Barn Quilts and the American Quilt Trail Movement

by on August 7th, 2012
Barn Quilts and the American Quilt Trail Movement Cover Image

This book is another great find on the New shelf on the second floor, where I was browsing recently.  I have often admired the quilt squares I’ve seen on barns around Iowa, but assumed they were isolated pieces put up by quilt lovers and that it was just a happy coincidence that I’d caught sight of them.  After reading Barn Quilts, I know that they are not there by accident, and I’m inspired by the story of how the American Quilt Trail movement came to be.

Author Suzi Parron has researched the origins of the quilt trails, followed the trails in numerous states and found beautiful art and heartwarming stories all along the way.  The barn quilts often represent cooperation among state and local arts organizations, philanthropic groups, visitor bureaus, and local craftspeople and community members interested in sharing their art with all passersby.

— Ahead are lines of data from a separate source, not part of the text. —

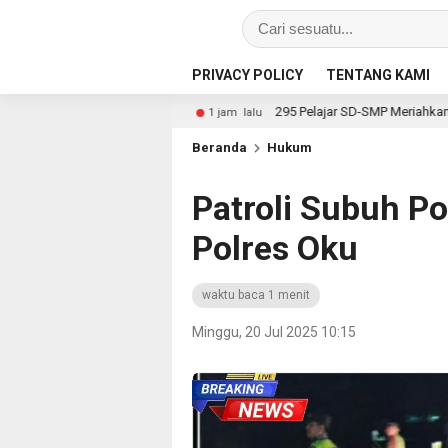
PRIVACY POLICY
TENTANG KAMI
 Seginim
295 Pelajar SD-SMP Meriahkan Lomba Kebudayaa
1 jam lalu
Beranda
Hukum
Patroli Subuh P
Polres Oku
waktu baca 1 menit
Minggu, 20 Jul 2025 10:15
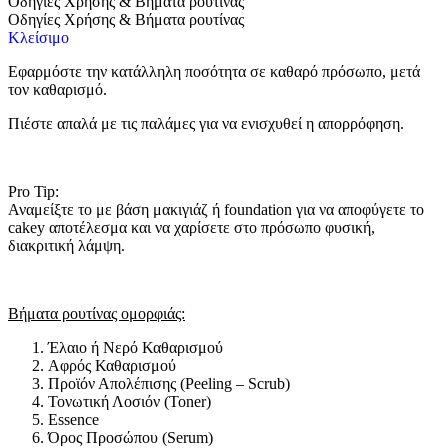
Οδηγίες Χρήσης & Βήματα ρουτίνας
Οδηγίες Χρήσης & Βήματα ρουτίνας
Κλείσιμο
Εφαρμόστε την κατάλληλη ποσότητα σε καθαρό πρόσωπο, μετά
τον καθαρισμό.
Πιέστε απαλά με τις παλάμες για να ενισχυθεί η απορρόφηση.
Pro Tip:
Αναμείξτε το με βάση μακιγιάζ ή foundation για να αποφύγετε το
cakey αποτέλεσμα και να χαρίσετε στο πρόσωπο φυσική,
διακριτική λάμψη.
Βήματα ρουτίνας ομορφιάς:
Έλαιο ή Νερό Καθαρισμού
Αφρός Καθαρισμού
Προϊόν Απολέπισης (Peeling – Scrub)
Τονωτική Λοσιόν (Toner)
Essence
Όρος Προσώπου (Serum)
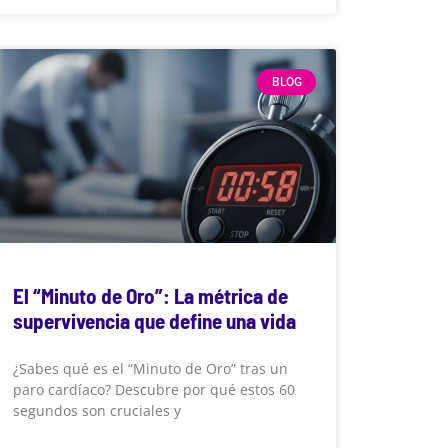
BLOG
El “Minuto de Oro”: La métrica de
supervivencia que define una vida
¿Sabes qué es el “Minuto de Oro” tras un
paro cardíaco? Descubre por qué estos 60
segundos son cruciales y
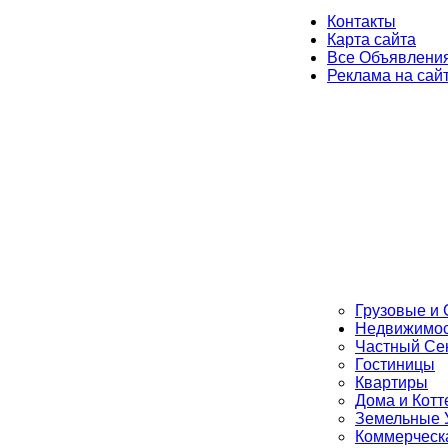
Контакты
Карта сайта
Все Объявлени
Реклама на сай
Грузовые и 
Недвижимос
Частный Се
Гостиницы
Квартиры
Дома и Кот
Земельные 
Коммерческ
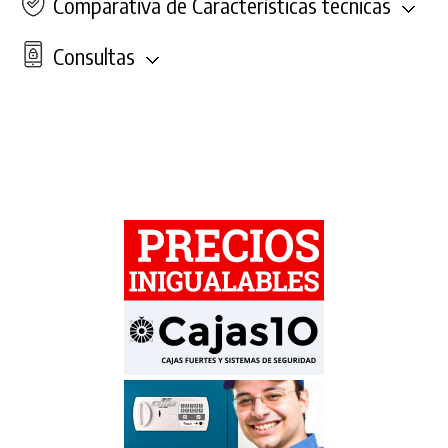
Comparativa de Características técnicas
Consultas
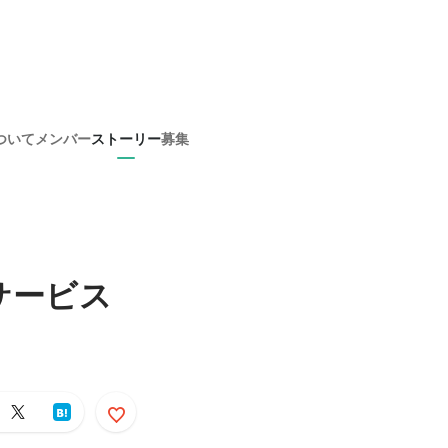
ついて
メンバー
ストーリー
募集
サービス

The book is full of color pictures of barns with their quilt squares.  It covers trails in eight, mostly midwestern states.  In the chapter on Iowa, the counties represented include Grundy, Buchanan, Fayette, Humboldt, Sac and Washington.  The quilt trail closest to us is in Washington County, the “Barn Quilt Capital of Iowa“.  My only quibble with this lovely book is that there are no maps or website listings for the trails.  However, a simple internet search for barn quilt trails in the counties named will deliver specific information on each county and maps that show the locations of the barns.

Barns and quilts, two art forms in their own right, go together beautifully as this book shows.  Take a look at this history of a grassroots movement, and then take a drive down some country roads to see some unique midwestern art.

One Response to “Barn Quilts and the American Quilt Trail Movement”

  1. Suzi Parron says:

    Thank you so much for recommending my book! I agree that it would have been nice to include maps and links, and we wrestled with that. But the quilt trail is growing so quickly that any list would be obsolete long before the book was published. There were 29 states when the book went to press, and there are 43 now!

    I have created a terrific website ( that has an up-to-date map of all of the quilt trails that we know of. Updates/additions are always welcome!